The graphics groups (website):
The "main" lab. This is where the majority of the students (undergrad, grad, and post-doc) work. The main professors for this lab are Ken Joy, Bernd Hamann, Kwan-Liu Ma, Nelson Max and John Owens.
The computation geometry lab (a.k.a. Nina's lab). The students working in this lab work mainly with Nina Amenta on computation geometry related research.
The virtual reality lab (a.k.a. Oliver's lab, a.k.a siberia). The students working in this lab are working primarily with Oliver Staadt on virtual reality related research.
The interface group (website):
This group is primarily working on sound related research, and has done much of the pioneering work in spatial audio techniques. Chances are, if you've played a computer game with 3D sound, you may have used some of their research. Incidentally, unlike much of IDAV, this group isn't located in Academic Surge, but rather in a building downtown (the same building in which Hunan is located). The primary researchers in this group are Ralph Algazi, Richard Duda and Dennis Thompson.
The bioinformatics group (website):
As the name would imply, this group is working in bioinformatics. Their focus is on gene expression, proteins, and cell metabolism. The primary researchers are David Bunch, Zelanna Goldberg, Kyoungmi Kim, Hongzhe Li, David Rocke and David Woodruff. I'm not as familiar with this group as with the others. Perhaps someone more knowledgeable than me could fill in some info here. - EricKlein
Virtual Reality Lab
The first thing people always notice in the VR lab (and how could you not?) are the big toys.... um, I mean the VR equiment.
We have two primary VR environments.
The 'Big Wall'. Our newest setup is a 18x9 tiled wall. The wall is made up of 6 tiles (3 across, and 2 down). Each tile has a resolution of 1024x768 pixels, and each tile has 3D stereo vision support (using active projection). Additionally, the wall has head tracking for the main user, and a tracked control wand to interact with the virtual environment. The end result is absolutely amazing. We are currently working to add support for spatial audio as well (using position tracked headphones).
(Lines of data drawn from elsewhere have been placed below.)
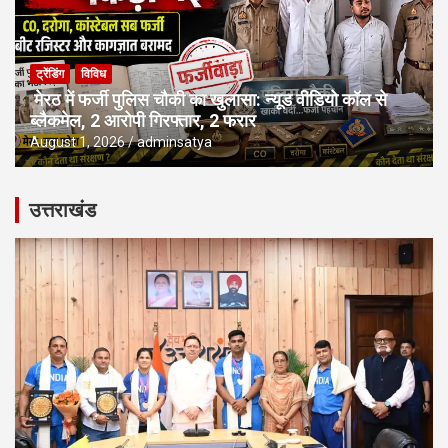
ट्रेंडिंग
विविध
मेरठ में फर्जी पुलिस चौकी का खुलासा: न्यूड वीडियो कॉल से
ब्लैकमेल, 2 आरोपी गिरफ्तार, 2 फरार
August 1, 2026
adminsatya
उत्तराखंड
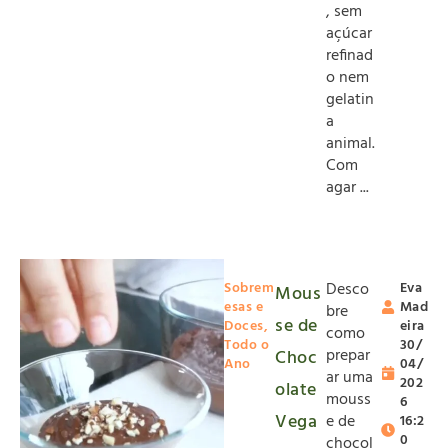
, sem
açúcar
refinad
o nem
gelatin
a
animal.
Com
agar ...
Sobrem
Desco
Eva
Mous
esas e
Mad
bre
se de
Doces
,
eira
como
Todo o
30/
prepar
Choc
Ano
04/
ar uma
202
olate
mouss
6
Vega
e de
16:2
0
chocol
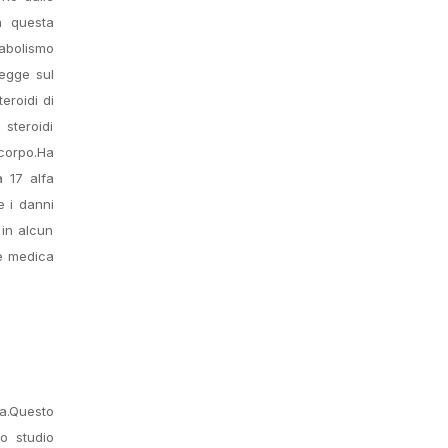
a questa
nabolismo
legge sul
eroidi di
 steroidi
 corpo.Ha
a 17 alfa
e i danni
 in alcun
ne medica
za.Questo
no studio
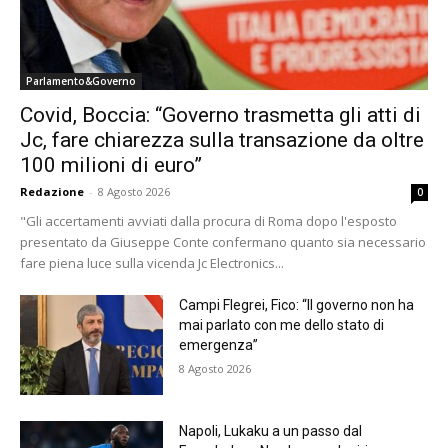
Parlamento&Governo
Covid, Boccia: “Governo trasmetta gli atti di
Jc, fare chiarezza sulla transazione da oltre
100 milioni di euro”
Redazione
-
8 Agosto 2026
0
"Gli accertamenti avviati dalla procura di Roma dopo l'esposto
presentato da Giuseppe Conte confermano quanto sia necessario
fare piena luce sulla vicenda Jc Electronics...
Campi Flegrei, Fico: “Il governo non ha
mai parlato con me dello stato di
emergenza”
8 Agosto 2026
Napoli, Lukaku a un passo dal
In order to get 3D images (i.e. stereo images), each tile has two projectors behind it, shuttered to alternate images (at about 60 hertz per eye) for each eye. The user then uses shuttered glasses synchronized with the projector shutters.
In theory, this wall should be awesome for watching movies. In practice, well... that would be irresponsible. The wall is for serious research....
The workbench. This is our original virtual environment. It also supports 3D stereo images, however it uses a single display (a massive CRT projector, that originally cost a shockingly large amount), and the screen is more horizontal than vertical. It also has head tracking and a wand. In addition, it uses tracked gloves, and the gloves add a button to each finger.